- [Task to carry out]:
Whichever lines of the entries hold the word "weekday" should be identified and copied.

(Dataset records)
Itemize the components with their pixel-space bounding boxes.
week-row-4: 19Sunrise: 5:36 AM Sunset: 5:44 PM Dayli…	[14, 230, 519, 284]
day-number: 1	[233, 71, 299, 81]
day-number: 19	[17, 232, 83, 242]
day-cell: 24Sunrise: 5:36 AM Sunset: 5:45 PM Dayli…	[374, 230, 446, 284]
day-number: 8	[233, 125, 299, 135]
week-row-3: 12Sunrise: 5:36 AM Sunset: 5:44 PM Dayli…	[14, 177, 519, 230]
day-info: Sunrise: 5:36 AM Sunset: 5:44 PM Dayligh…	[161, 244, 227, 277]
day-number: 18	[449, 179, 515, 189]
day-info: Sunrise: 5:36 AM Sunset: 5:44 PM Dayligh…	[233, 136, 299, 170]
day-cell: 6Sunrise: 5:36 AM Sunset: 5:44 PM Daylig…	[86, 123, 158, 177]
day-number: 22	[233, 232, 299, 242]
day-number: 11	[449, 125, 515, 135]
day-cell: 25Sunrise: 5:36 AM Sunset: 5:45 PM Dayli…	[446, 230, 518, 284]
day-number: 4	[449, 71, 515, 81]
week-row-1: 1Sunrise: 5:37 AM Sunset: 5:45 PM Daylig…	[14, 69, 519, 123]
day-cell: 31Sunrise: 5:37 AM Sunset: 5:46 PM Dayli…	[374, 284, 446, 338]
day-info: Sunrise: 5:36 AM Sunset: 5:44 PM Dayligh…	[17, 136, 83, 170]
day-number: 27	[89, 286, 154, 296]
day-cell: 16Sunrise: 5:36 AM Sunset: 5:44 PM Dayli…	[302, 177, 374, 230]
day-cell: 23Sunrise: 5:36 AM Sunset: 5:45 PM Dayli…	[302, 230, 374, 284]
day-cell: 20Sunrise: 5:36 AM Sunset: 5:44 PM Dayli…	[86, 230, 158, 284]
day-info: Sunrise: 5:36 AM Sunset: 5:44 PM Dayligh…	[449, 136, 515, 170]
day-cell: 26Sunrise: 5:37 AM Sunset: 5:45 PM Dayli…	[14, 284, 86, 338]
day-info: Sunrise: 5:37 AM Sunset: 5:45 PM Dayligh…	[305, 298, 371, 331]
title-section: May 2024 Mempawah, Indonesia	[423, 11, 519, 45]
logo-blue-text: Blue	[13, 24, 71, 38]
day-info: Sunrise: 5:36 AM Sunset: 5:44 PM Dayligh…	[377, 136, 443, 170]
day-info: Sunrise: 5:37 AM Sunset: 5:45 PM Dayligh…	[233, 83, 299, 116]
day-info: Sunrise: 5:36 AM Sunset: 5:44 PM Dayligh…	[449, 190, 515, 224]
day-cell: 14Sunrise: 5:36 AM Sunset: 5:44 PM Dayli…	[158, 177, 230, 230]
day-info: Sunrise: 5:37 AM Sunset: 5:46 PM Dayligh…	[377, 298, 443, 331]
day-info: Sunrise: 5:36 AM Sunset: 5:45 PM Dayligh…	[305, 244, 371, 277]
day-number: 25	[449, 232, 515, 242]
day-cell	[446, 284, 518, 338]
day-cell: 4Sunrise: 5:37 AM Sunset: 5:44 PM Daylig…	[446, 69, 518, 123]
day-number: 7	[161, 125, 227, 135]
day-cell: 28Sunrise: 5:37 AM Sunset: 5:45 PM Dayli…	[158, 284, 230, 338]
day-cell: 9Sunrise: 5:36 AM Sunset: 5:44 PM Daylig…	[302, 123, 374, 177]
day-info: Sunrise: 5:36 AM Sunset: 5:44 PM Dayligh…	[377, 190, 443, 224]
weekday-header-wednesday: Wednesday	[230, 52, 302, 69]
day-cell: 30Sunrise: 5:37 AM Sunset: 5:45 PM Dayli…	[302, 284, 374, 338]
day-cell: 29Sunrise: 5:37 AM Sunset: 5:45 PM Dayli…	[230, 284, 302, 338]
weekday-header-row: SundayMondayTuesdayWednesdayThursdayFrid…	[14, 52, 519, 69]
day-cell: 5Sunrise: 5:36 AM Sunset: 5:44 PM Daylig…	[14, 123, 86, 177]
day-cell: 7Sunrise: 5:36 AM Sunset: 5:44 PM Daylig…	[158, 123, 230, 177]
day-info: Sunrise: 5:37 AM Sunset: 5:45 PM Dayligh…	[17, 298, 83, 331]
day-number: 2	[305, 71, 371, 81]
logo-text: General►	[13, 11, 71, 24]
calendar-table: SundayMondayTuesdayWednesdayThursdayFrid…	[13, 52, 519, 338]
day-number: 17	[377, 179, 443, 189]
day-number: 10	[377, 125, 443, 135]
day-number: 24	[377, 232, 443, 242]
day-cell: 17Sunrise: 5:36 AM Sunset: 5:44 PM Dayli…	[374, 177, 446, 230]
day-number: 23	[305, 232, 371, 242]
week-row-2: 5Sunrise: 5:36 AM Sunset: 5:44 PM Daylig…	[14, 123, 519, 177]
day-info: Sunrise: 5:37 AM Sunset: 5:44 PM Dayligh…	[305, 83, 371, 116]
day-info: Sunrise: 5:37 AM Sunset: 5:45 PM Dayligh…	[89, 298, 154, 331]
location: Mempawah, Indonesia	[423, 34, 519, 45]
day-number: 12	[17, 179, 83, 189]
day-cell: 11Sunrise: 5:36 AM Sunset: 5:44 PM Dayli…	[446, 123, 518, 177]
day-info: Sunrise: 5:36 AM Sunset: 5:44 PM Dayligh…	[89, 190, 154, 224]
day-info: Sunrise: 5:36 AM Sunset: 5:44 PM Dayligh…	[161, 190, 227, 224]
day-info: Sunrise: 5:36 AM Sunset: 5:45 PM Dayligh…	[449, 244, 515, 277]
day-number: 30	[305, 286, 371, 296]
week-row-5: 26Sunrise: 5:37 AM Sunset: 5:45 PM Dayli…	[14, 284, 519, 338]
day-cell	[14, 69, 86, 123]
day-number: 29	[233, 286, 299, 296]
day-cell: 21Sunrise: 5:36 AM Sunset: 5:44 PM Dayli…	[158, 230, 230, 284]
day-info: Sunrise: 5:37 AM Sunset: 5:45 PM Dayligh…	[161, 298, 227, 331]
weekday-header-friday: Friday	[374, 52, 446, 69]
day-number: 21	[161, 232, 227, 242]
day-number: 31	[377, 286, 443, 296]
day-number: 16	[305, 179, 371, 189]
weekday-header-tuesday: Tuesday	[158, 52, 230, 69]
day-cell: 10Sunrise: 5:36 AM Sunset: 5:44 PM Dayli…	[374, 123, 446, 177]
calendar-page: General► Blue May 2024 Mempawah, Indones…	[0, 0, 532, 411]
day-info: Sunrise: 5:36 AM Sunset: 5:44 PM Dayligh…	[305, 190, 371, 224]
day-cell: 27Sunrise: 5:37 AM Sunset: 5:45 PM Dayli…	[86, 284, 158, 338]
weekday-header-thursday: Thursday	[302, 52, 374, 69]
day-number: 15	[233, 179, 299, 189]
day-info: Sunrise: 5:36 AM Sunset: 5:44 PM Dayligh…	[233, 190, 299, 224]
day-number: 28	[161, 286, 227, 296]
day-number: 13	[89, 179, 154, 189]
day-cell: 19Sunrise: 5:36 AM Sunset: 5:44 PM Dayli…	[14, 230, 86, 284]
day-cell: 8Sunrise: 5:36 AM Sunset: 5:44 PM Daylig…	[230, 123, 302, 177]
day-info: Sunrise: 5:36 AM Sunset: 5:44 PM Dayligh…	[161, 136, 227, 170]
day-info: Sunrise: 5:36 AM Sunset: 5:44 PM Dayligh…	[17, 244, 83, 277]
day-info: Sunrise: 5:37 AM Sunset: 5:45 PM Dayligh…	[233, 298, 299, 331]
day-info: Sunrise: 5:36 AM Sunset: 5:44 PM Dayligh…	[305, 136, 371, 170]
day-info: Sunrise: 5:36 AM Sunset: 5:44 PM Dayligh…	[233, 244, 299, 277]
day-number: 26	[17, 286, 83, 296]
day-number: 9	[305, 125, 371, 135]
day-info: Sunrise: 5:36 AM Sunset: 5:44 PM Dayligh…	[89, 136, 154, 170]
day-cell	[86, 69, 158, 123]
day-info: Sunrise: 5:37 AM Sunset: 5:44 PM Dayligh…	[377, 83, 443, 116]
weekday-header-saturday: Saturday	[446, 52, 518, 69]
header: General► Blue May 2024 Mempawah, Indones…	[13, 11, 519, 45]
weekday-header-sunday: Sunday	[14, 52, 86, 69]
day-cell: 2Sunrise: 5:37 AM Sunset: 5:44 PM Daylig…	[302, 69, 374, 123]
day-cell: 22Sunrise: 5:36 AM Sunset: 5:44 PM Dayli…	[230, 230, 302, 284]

- [Exercise output]:
weekday-header-wednesday: Wednesday	[230, 52, 302, 69]
weekday-header-row: SundayMondayTuesdayWednesdayThursdayFrid…	[14, 52, 519, 69]
weekday-header-friday: Friday	[374, 52, 446, 69]
weekday-header-tuesday: Tuesday	[158, 52, 230, 69]
weekday-header-thursday: Thursday	[302, 52, 374, 69]
weekday-header-saturday: Saturday	[446, 52, 518, 69]
weekday-header-sunday: Sunday	[14, 52, 86, 69]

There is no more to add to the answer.